Data
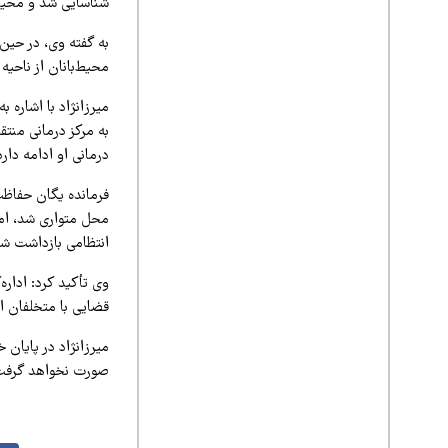
شناسایی شد و محیط‌
به گفته وی، در حین 
محیط‌بانان از ناحیه
میرزانژاد با اشاره
به مرکز درمانی من
درمانی او ادامه دارد
فرمانده یگان حفاظ
محل متواری شد، اما
انتظامی بازداشت شد
وی تأکید کرد: اداره
قضایی با متخلفان ا
میرزانژاد در پایان 
صورت نخواهد گرفت و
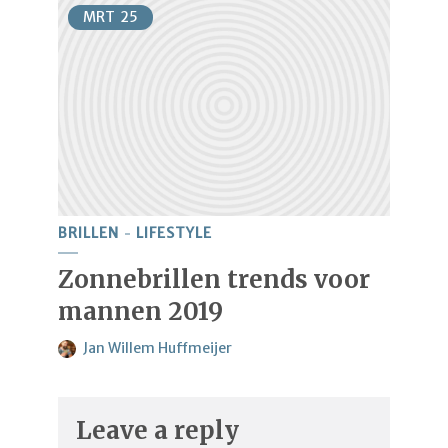
MRT
25
BRILLEN
LIFESTYLE
Zonnebrillen trends voor
mannen 2019
Jan Willem Huffmeijer
Leave a reply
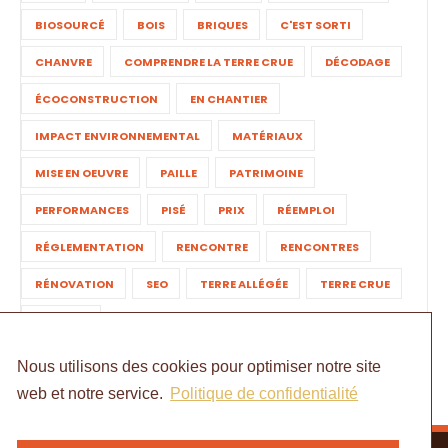
BIOSOURCÉ
BOIS
BRIQUES
C'EST SORTI
CHANVRE
COMPRENDRE LA TERRE CRUE
DÉCODAGE
ÉCOCONSTRUCTION
EN CHANTIER
IMPACT ENVIRONNEMENTAL
MATÉRIAUX
MISE EN OEUVRE
PAILLE
PATRIMOINE
PERFORMANCES
PISÉ
PRIX
RÉEMPLOI
RÉGLEMENTATION
RENCONTRE
RENCONTRES
RÉNOVATION
SEO
TERRE ALLÉGÉE
TERRE CRUE
TORCHIS
Nous utilisons des cookies pour optimiser notre site
web et notre service.
Politique de confidentialité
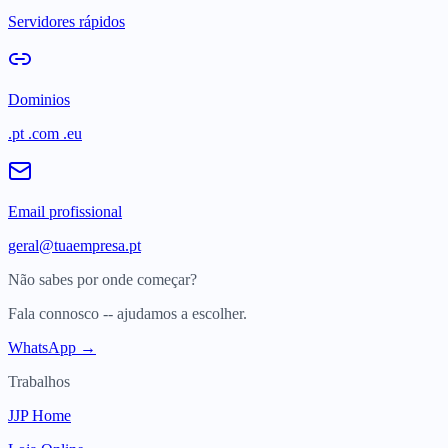
Servidores rápidos
Dominios
.pt .com .eu
Email profissional
geral@tuaempresa.pt
Não sabes por onde começar?
Fala connosco -- ajudamos a escolher.
WhatsApp →
Trabalhos
JJP Home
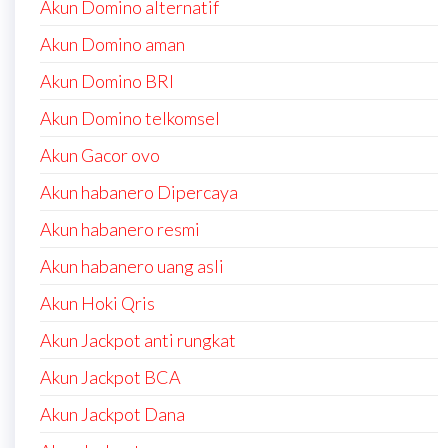
Akun Domino alternatif
Akun Domino aman
Akun Domino BRI
Akun Domino telkomsel
Akun Gacor ovo
Akun habanero Dipercaya
Akun habanero resmi
Akun habanero uang asli
Akun Hoki Qris
Akun Jackpot anti rungkat
Akun Jackpot BCA
Akun Jackpot Dana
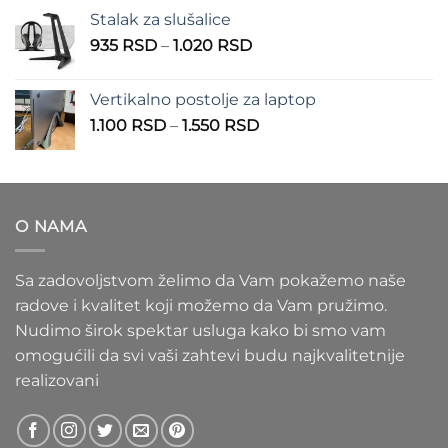
od
Stalak za slušalice
1.000 RSD
Raspon
935
RSD
–
1.020
RSD
do
cena:
1.100 RSD
od
Vertikalno postolje za laptop
935 RSD
Raspon
1.100
RSD
–
1.550
RSD
do
cena:
1.020 RSD
od
1.100 RSD
do
O NAMA
1.550 RSD
Sa zadovoljstvom želimo da Vam pokažemo naše
radove i kvalitet koji možemo da Vam pružimo.
Nudimo širok spektar usluga kako bi smo vam
omogućili da svi vaši zahtevi budu najkvalitetnije
realizovani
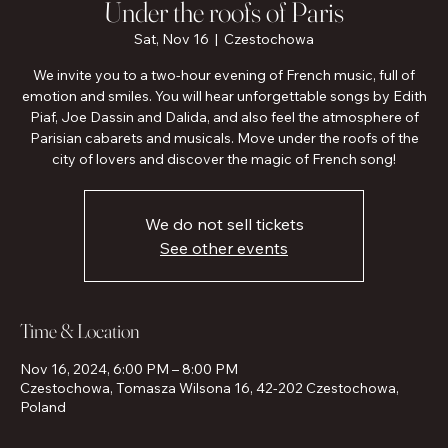
Under the roofs of Paris
Sat, Nov 16
  |  
Czestochowa
We invite you to a two-hour evening of French music, full of
emotion and smiles. You will hear unforgettable songs by Edith
Piaf, Joe Dassin and Dalida, and also feel the atmosphere of
Parisian cabarets and musicals. Move under the roofs of the
city of lovers and discover the magic of French song!
We do not sell tickets
See other events
Time & Location
Nov 16, 2024, 6:00 PM – 8:00 PM
Czestochowa, Tomasza Wilsona 16, 42-202 Czestochowa,
Poland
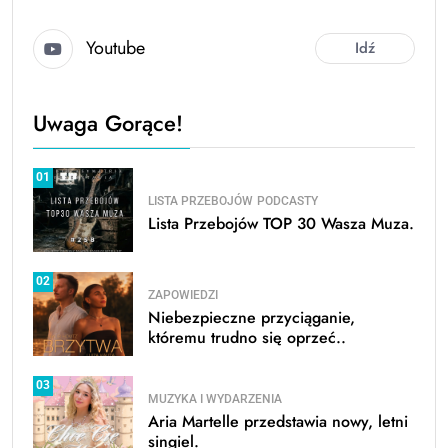
Youtube
Idź
Uwaga Gorące!
01
LISTA PRZEBOJÓW
PODCASTY
Lista Przebojów TOP 30 Wasza Muza.
02
ZAPOWIEDZI
Niebezpieczne przyciąganie,
któremu trudno się oprzeć..
03
MUZYKA I WYDARZENIA
Aria Martelle przedstawia nowy, letni
singiel.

Instructions for the task
Please reproduce every record exactly, leaving the pictures out.

Output below
شناسایی شد و محیط‌
به گفته وی، در حین 
محیط‌بانان از ناحیه
میرزانژاد با اشاره
به مرکز درمانی من
درمانی او ادامه دارد
فرمانده یگان حفاظ
محل متواری شد، اما
انتظامی بازداشت شد
وی تأکید کرد: اداره
قضایی با متخلفان ا
میرزانژاد در پایان 
صورت نخواهد گرفت و
MRT
25
BRILLEN
LIFESTYLE
Zonnebrillen trends voor
mannen 2019
Jan Willem Huffmeijer
Leave a reply
BIOSOURCÉ
BOIS
BRIQUES
C'EST SORTI
CHANVRE
COMPRENDRE LA TERRE CRUE
DÉCODAGE
ÉCOCONSTRUCTION
EN CHANTIER
IMPACT ENVIRONNEMENTAL
MATÉRIAUX
MISE EN OEUVRE
PAILLE
PATRIMOINE
PERFORMANCES
PISÉ
PRIX
RÉEMPLOI
RÉGLEMENTATION
RENCONTRE
RENCONTRES
RÉNOVATION
SEO
TERRE ALLÉGÉE
TERRE CRUE
TORCHIS
Nous utilisons des cookies pour optimiser notre site
web et notre service.
Politique de confidentialité
Servidores rápidos
Dominios
.pt .com .eu
Email profissional
geral@tuaempresa.pt
Não sabes por onde começar?
Fala connosco -- ajudamos a escolher.
WhatsApp →
Trabalhos
JJP Home
Akun Domino alternatif
Akun Domino aman
Akun Domino BRI
Akun Domino telkomsel
Akun Gacor ovo
Akun habanero Dipercaya
Akun habanero resmi
Akun habanero uang asli
Akun Hoki Qris
Akun Jackpot anti rungkat
Akun Jackpot BCA
Akun Jackpot Dana
od
Stalak za slušalice
1.000 RSD
Raspon
935
RSD
–
1.020
RSD
do
cena:
1.100 RSD
od
Vertikalno postolje za laptop
935 RSD
Raspon
1.100
RSD
–
1.550
RSD
do
cena:
1.020 RSD
od
1.100 RSD
do
O NAMA
1.550 RSD
Sa zadovoljstvom želimo da Vam pokažemo naše
radove i kvalitet koji možemo da Vam pružimo.
Nudimo širok spektar usluga kako bi smo vam
omogućili da svi vaši zahtevi budu najkvalitetnije
realizovani
Under the roofs of Paris
Sat, Nov 16
  |  
Czestochowa
We invite you to a two-hour evening of French music, full of
emotion and smiles. You will hear unforgettable songs by Edith
Piaf, Joe Dassin and Dalida, and also feel the atmosphere of
Parisian cabarets and musicals. Move under the roofs of the
city of lovers and discover the magic of French song!
We do not sell tickets
See other events
Time & Location
Nov 16, 2024, 6:00 PM – 8:00 PM
Czestochowa, Tomasza Wilsona 16, 42-202 Czestochowa,
Poland
Youtube
Idź
Uwaga Gorące!
01
LISTA PRZEBOJÓW
PODCASTY
Lista Przebojów TOP 30 Wasza Muza.
02
ZAPOWIEDZI
Niebezpieczne przyciąganie,
któremu trudno się oprzeć..
03
MUZYKA I WYDARZENIA
Aria Martelle przedstawia nowy, letni
singiel.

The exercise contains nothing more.